The upcoming workshop will be much like last year’s, including approximately four writing exercises. In one such exercise, participants write a poem about an object, and then write another about the same object without using any words from the first poem, encouraging writers to look at something in a new way and consider the expanse of words at their fingertips. 

Shirley’s own inspiration comes from large themes, including death and birthdays, faith, patriotism and honor, even current events – he once wrote a limerick about the Sojourner rover landing on Mars.

“But I've also been inspired by little things,” he said. “Like unexpected moments, or the sight of something beautiful amid the mundane like daffodils under a streetlamp at night or the moon seen through a telescope.”

Or sometimes a phrase just presents itself to him.

“I once wrote a short adventure ballad in the style of Robert Louis Stevenson, simply because the line ‘Out of the darkened woods he rode’ popped into my head.
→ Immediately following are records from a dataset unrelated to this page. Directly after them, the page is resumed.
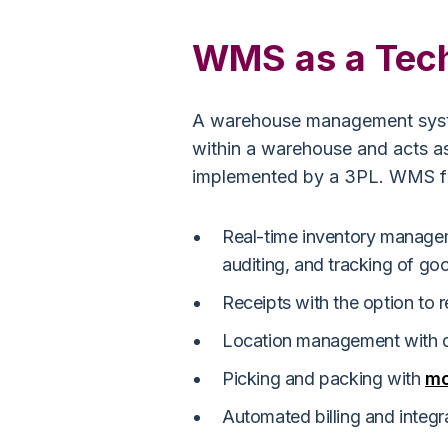
WMS as a Tec
A warehouse management syst
within a warehouse and acts a
implemented by a 3PL. WMS fun
Real-time inventory managem
auditing, and tracking of g
Receipts with the option to 
Location management with 
Picking and packing with
mo
Automated billing and integr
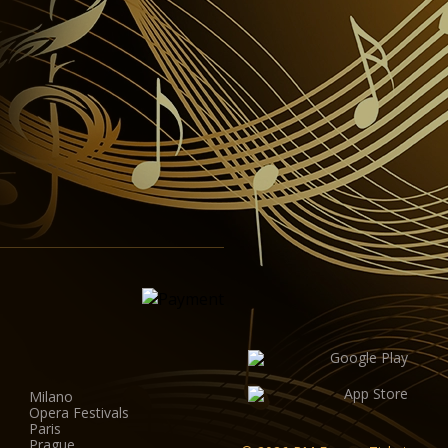
Milano
Opera Festivals
Paris
Prague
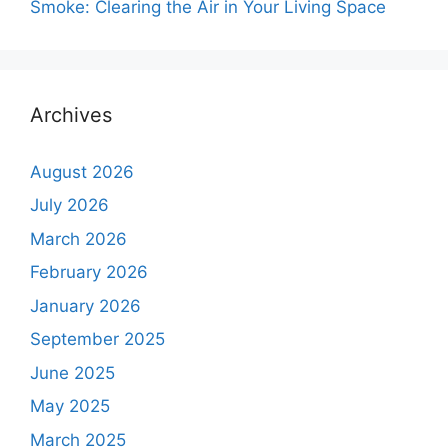
Smoke: Clearing the Air in Your Living Space
Archives
August 2026
July 2026
March 2026
February 2026
January 2026
September 2025
June 2025
May 2025
March 2025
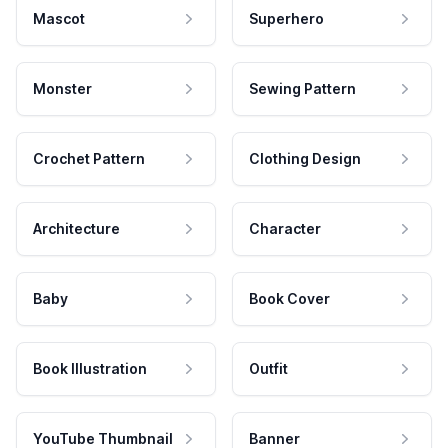
Mascot
Superhero
Monster
Sewing Pattern
Crochet Pattern
Clothing Design
Architecture
Character
Baby
Book Cover
Book Illustration
Outfit
YouTube Thumbnail
Banner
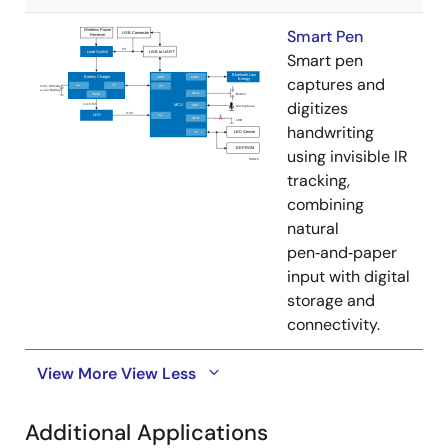
Smart Pen
Smart pen
captures and
digitizes
handwriting
using invisible IR
tracking,
combining
natural
pen‑and‑paper
input with digital
storage and
connectivity.
View More
View Less
Additional Applications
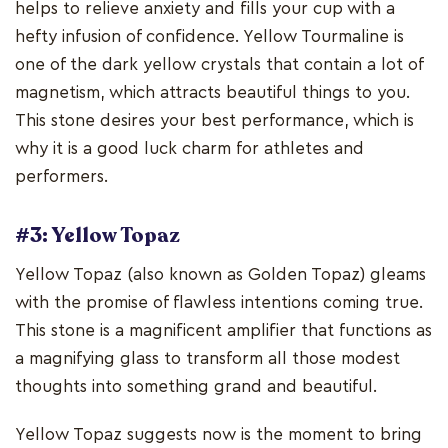
helps to relieve anxiety and fills your cup with a
hefty infusion of confidence. Yellow Tourmaline is
one of the dark yellow crystals that contain a lot of
magnetism, which attracts beautiful things to you.
This stone desires your best performance, which is
why it is a good luck charm for athletes and
performers.
#3: Yellow Topaz
Yellow Topaz (also known as Golden Topaz) gleams
with the promise of flawless intentions coming true.
This stone is a magnificent amplifier that functions as
a magnifying glass to transform all those modest
thoughts into something grand and beautiful.
Yellow Topaz suggests now is the moment to bring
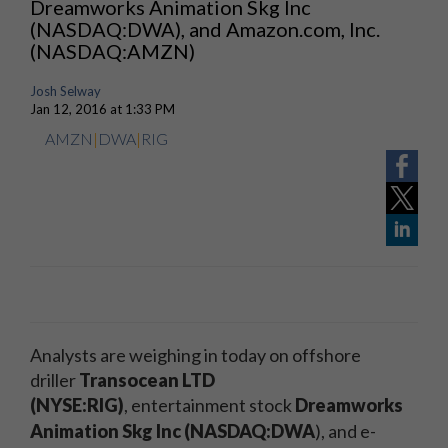
Dreamworks Animation Skg Inc
(NASDAQ:DWA), and Amazon.com, Inc.
(NASDAQ:AMZN)
Josh Selway
Jan 12, 2016 at 1:33 PM
AMZN
|
DWA
|
RIG
Analysts are weighing in today on offshore
driller
Transocean LTD
(NYSE:RIG)
, entertainment stock
Dreamworks
Animation Skg Inc (NASDAQ:DWA
)
, and e-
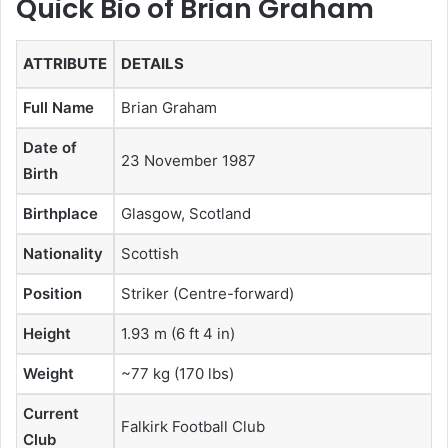
Quick Bio of Brian Graham
ATTRIBUTE
DETAILS
Full Name
Brian Graham
Date of
23 November 1987
Birth
Birthplace
Glasgow, Scotland
Nationality
Scottish
Position
Striker (Centre-forward)
Height
1.93 m (6 ft 4 in)
Weight
~77 kg (170 lbs)
Current
Falkirk Football Club
Club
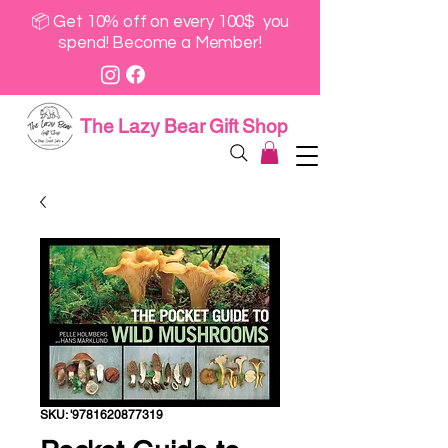
📦 Get 10% off on every 100$ you
spend! Become a Member!
The Lazy Bear Gift Shop
SKU: '9781620877319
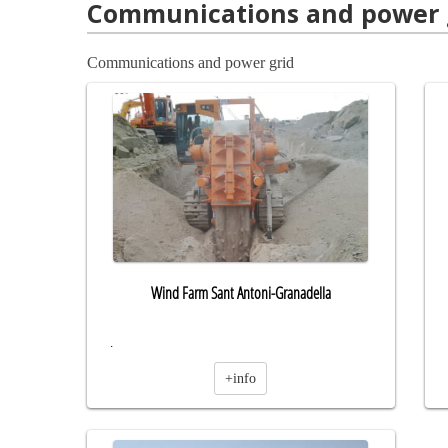
Communications and power 
Communications and power grid
Wind Farm Sant Antoni-Granadella
.
+info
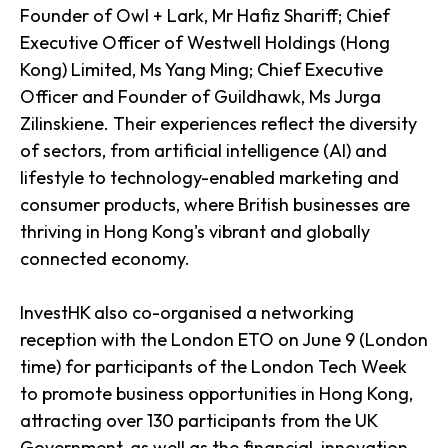
Founder of Owl + Lark, Mr Hafiz Shariff; Chief
Executive Officer of Westwell Holdings (Hong
Kong) Limited, Ms Yang Ming; Chief Executive
Officer and Founder of Guildhawk, Ms Jurga
Zilinskiene. Their experiences reflect the diversity
of sectors, from artificial intelligence (AI) and
lifestyle to technology-enabled marketing and
consumer products, where British businesses are
thriving in Hong Kong's vibrant and globally
connected economy.
InvestHK also co-organised a networking
reception with the London ETO on June 9 (London
time) for participants of the London Tech Week
to promote business opportunities in Hong Kong,
attracting over 130 participants from the UK
Government, as well as the financial, innovation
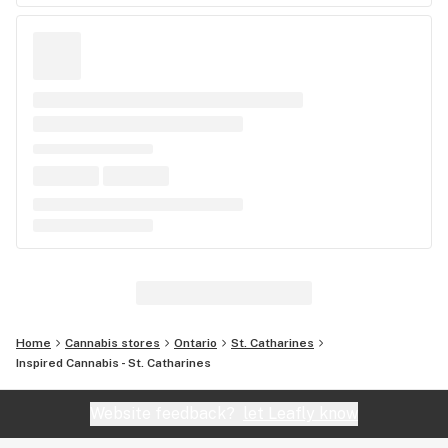
Home
Cannabis stores
Ontario
St. Catharines
Inspired Cannabis - St. Catharines
Website feedback?
let Leafly know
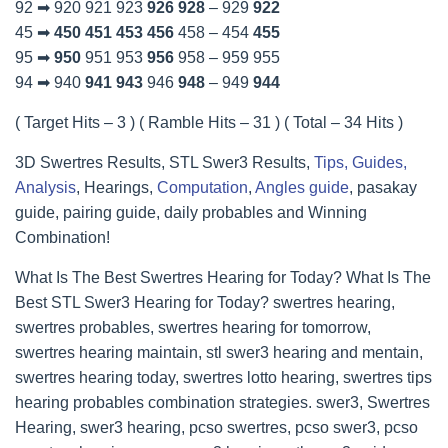
92 ➡ 920 921 923
926
928
– 929
922
45 ➡
450
451
453
456
458 – 454
455
95 ➡
950
951 953
956
958 – 959 955
94 ➡ 940
941
943
946
948
– 949
944
( Target Hits – 3 ) ( Ramble Hits – 31 ) ( Total – 34 Hits )
3D Swertres Results, STL Swer3 Results,
Tips, Guides,
Analysis
, Hearings,
Computation
,
Angles guide
, pasakay
guide, pairing guide, daily probables and Winning
Combination!
What Is The Best Swertres Hearing for Today? What Is The
Best STL Swer3 Hearing for Today? swertres hearing,
swertres probables, swertres hearing for tomorrow,
swertres hearing maintain, stl swer3 hearing and mentain,
swertres hearing today, swertres lotto hearing, swertres tips
hearing probables combination strategies. swer3, Swertres
Hearing, swer3 hearing, pcso swertres, pcso swer3, pcso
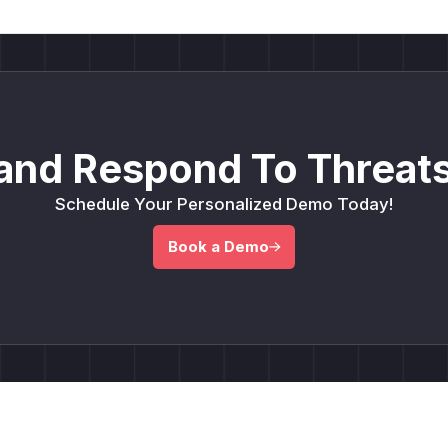
and Respond To Threats
Schedule Your Personalized Demo Today!
Book a Demo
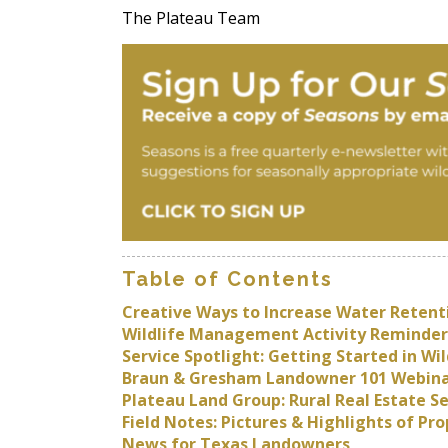
The Plateau Team
Table of Contents
Creative Ways to Increase Water Retent
Wildlife Management Activity Reminder
Service Spotlight: Getting Started in 
Braun & Gresham Landowner 101 Webina
Plateau Land Group: Rural Real Estate S
Field Notes: Pictures & Highlights of P
News for Texas Landowners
That's the power of poetry. It can be about anything at all or nothing at all. It just has to come from you.”

Unsuccessful writing, on the other hand, stems from an author trying to copy other writing, trying to write what s/he thinks other people want to read, or trying to be important, he said. Successful writing is about what its author knows and loves. Good writing is the product of more than just inspiration, though. Shirley applies several practical writing principles to his work, like “Butt In Chair,” or BIC, a phrase he learned from a colleague, which simply means that if a writer decides to write, he or she needs to sit down and write. And then rewrite – Shirley said returning to a piece of writing can be just as much a source of inspiration.

Most importantly, he said that writers need other writers for support and feedback. Shirley himself meets a few times a month with a critique group that's been together for nearly eight years. He said this group, above all else, has helped him as a writer, and he encourages writers of any age to seek out a group of their own.

“There is nothing that can help you more than friends who are willing to both encourage you and tell you straight when something isn't working,” he said. “If you're going to be a great writer, you need both.”

Individuals between the ages of 13 and 18 may enter the fourth annual Williamson County teen poetry contest, by submitting up to three original poems to Phillip McAndrew at the Williamson County Public Library.